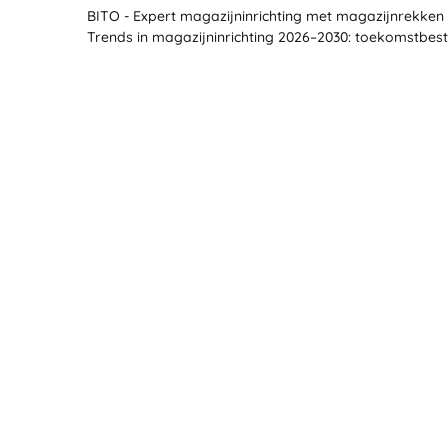
BITO - Expert magazijninrichting met magazijnrekken 
Trends in magazijninrichting 2026–2030: toekomstbes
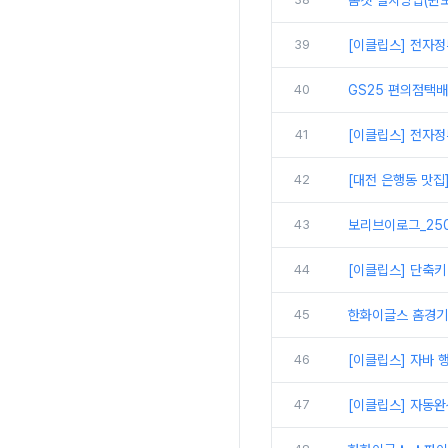
톰캣 설치방법(윈도
39
[이클립스] 전자정
40
GS25 편의점택
41
[이클립스] 전자정
42
[대전 은행동 맛집
43
보리브이로그_250
44
[이클립스] 단축키
45
한화이글스 홈경기
46
[이클립스] 자바 
47
[이클립스] 자동완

▬▬▬▬▬▬▬▬▬▬

Would you transcribe all of the entries above exactly, minus the images?

BITO - Expert magazijninrichting met magazijnrekken 
Trends in magazijninrichting 2026–2030: toekomstbes
톰캣 설치방법(윈도
39
[이클립스] 전자정
40
GS25 편의점택
41
[이클립스] 전자정
42
[대전 은행동 맛집
43
보리브이로그_250
44
[이클립스] 단축키
45
한화이글스 홈경기
46
[이클립스] 자바 
47
[이클립스] 자동완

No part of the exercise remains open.